When I was a kid, I wanted to be a mom more than anything else. I wanted to sit at a desk and play office. I wanted to scribble on a chalkboard and teach my dolls things I didn't understand yet myself. I wanted to lie on a blanket in the clovered grass, stare at the night sky, and wonder. I wanted to keep house. And I wanted a Prince Charming to come into my life, sweep me off my feet, and love me all the days of my life, and make me happy.
I got all my wishes, in an odd and amazing order that still takes my breath away when I think about it. How perfect it has been, the grime and the glory alike. How lucky that my people are in my life, and that this life is full of good work that I love, and that there is space for wondering and dreaming, still, and that people love me and I love them, and that there really IS someone to sweep me along with devotion, into the later chapters of my life.
Slowly, slowly, I have come to understand, in a deep and steady way, that home is where you make it; that people are complex, nuanced, textured, wonderful puzzles; that work is like that, too; that
Uncle Edisto's messy glory is indeed the way we live; and that I am responsible for my own happiness.
Rise up, I say to myself this morning. Take up your happiness and walk into the days ahead.
"Writing and rewriting are a constant search for what one is saying." -- John Updike.
I've got notes (once again) from a new-to-me editor at Scholastic, Ken Geist, on a picture book I've sold about Bobby Kennedy. It's exciting to work with a new editor -- David L. is wonderful novel editor, and now Ken steps in to work on picture books with me, and I am so glad.

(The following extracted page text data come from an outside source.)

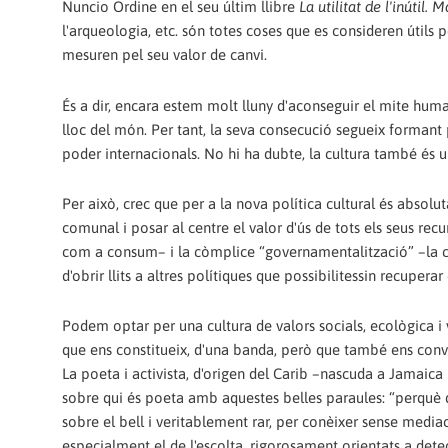
Nuncio Ordine en el seu últim llibre
La utilitat de l'inútil. 
l'arqueologia, etc. són totes coses que es consideren útils
mesuren pel seu valor de canvi.
És a dir, encara estem molt lluny d'aconseguir el mite human
lloc del món. Per tant, la seva consecució segueix formant p
poder internacionals. No hi ha dubte, la cultura també és 
Per això, crec que per a la nova política cultural és absolut
comunal i posar al centre el valor d'ús de tots els seus rec
com a consum– i la còmplice “governamentalització” –la cul
d'obrir llits a altres polítiques que possibilitessin recuperar 
Podem optar per una cultura de valors socials, ecològica i 
que ens constitueix, d'una banda, però que també ens convi
La poeta i activista, d'origen del Carib –nascuda a Jamaic
sobre qui és poeta amb aquestes belles paraules: “perquè q
sobre el bell i veritablement rar, per conèixer sense mediaci
especialment el de l'escolta, rigorosament orientats a detec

So today's work is about looking at these notes and writing a response to them, and then, we hope, talking next week before I head to the D.C. area for my first school visit this fall, combined with some family time. We drive to Charleston on Sunday, to celebrate Jim's birthday with his mom and sister... I am going to write in the car. Watch me do this daring feat of amazing car writing, just watch me.
In the meantime, I have these revisions this morning, a house to clean,
a class to teach tomorrow at the Atlanta-Fulton County library, a birthday dinner here on Saturday night, my favorite 4-year-old spending the night on Saturday night, and then we're off to Charleston. And... it's all what I want, in this
Year of Exploration. It's all good.
Mostly photos today. I'm entering the "out there" time with work, and consequently less writing time, so I'm up early to get in some hours with stories. And we're still taking field trips to find some water to float in, some tomatoes to stuff sandwiches with, and some time away from hours on the page, time to turn off all noises and disconnect.

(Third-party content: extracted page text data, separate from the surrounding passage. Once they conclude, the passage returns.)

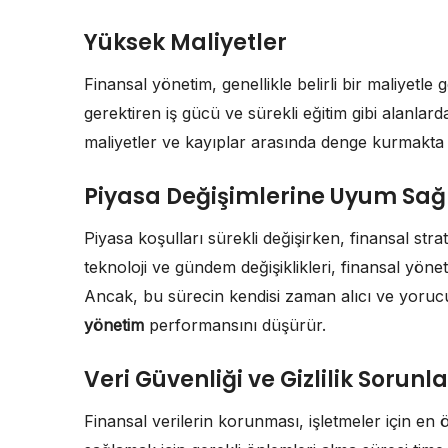
Yüksek Maliyetler
Finansal yönetim, genellikle belirli bir maliyetle 
gerektiren iş gücü ve sürekli eğitim gibi alanlard
maliyetler ve kayıplar arasında denge kurmakta z
Piyasa Değişimlerine Uyum Sa
Piyasa koşulları sürekli değişirken, finansal stra
teknoloji ve gündem değişiklikleri, finansal yönet
Ancak, bu sürecin kendisi zaman alıcı ve yorucu 
yönetim
performansını düşürür.
Veri Güvenliği ve Gizlilik Sorunla
Finansal verilerin korunması, işletmeler için en ö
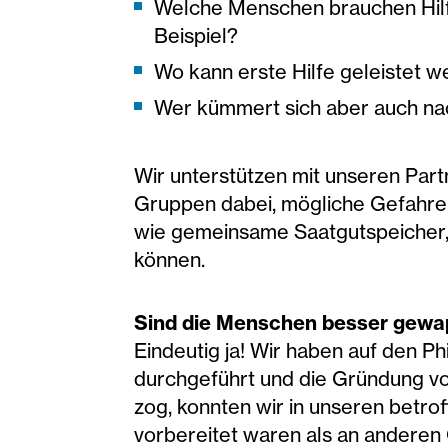
Welche Menschen brauchen Hilf
Beispiel?
Wo kann erste Hilfe geleistet 
Wer kümmert sich aber auch na
Wir unterstützen mit unseren Par
Gruppen dabei, mögliche Gefahren
wie gemeinsame Saatgutspeicher,
können.
Sind die Menschen besser gewap
Eindeutig ja! Wir haben auf den 
durchgeführt und die Gründung vo
zog, konnten wir in unseren betro
vorbereitet waren als an anderen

I visited Scholastic Book Fairs' Southeast Regional Office last week for lunch and stories, and we had a blast reconnecting at the beginning of this school year. Long love affair there. Jim and I got away over the weekend to Rabun County, Georgia, to the north Georgia mountains, to float in Lake Burton. And I'm doing some work with the Initiative for Affordable Housing in Atlanta, and their re:loom program... more on this as time goes on.
I know how lucky I am to have a home, to have good work to do, to be able to take a day off to float, to buy peaches and pickling cukes, to think about thinking, to write stories to share with others, to watch the sun come up while I work, to visit people who partner with me, to have family living near, to know I am loved, and to have lots of love to give. It doesn't get any better than this.
And we got a little rain. Happy August, friends. Every little thing counts. Every little thing.